Data entries:
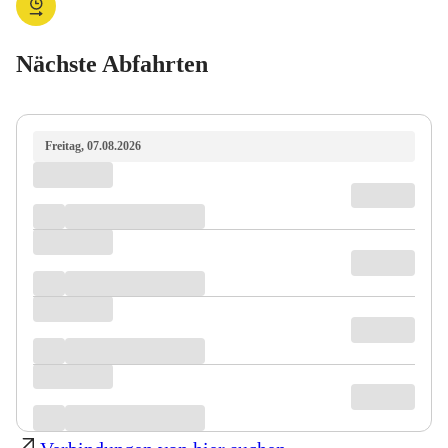
Nächste Abfahrten
Freitag, 07.08.2026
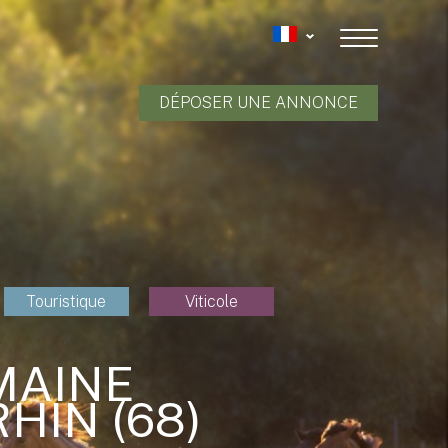
DÉPOSER UNE ANNONCE
Touristique
Viticole
MAINE
HIN (68)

=== Task requirements ===
Images do not belong in the copy; reproduce all other parts of the records above verbatim.

=== Result ===
Nächste Abfahrten
Freitag, 07.08.2026
DÉPOSER UNE ANNONCE
Touristique
Viticole
MAINE
HIN (68)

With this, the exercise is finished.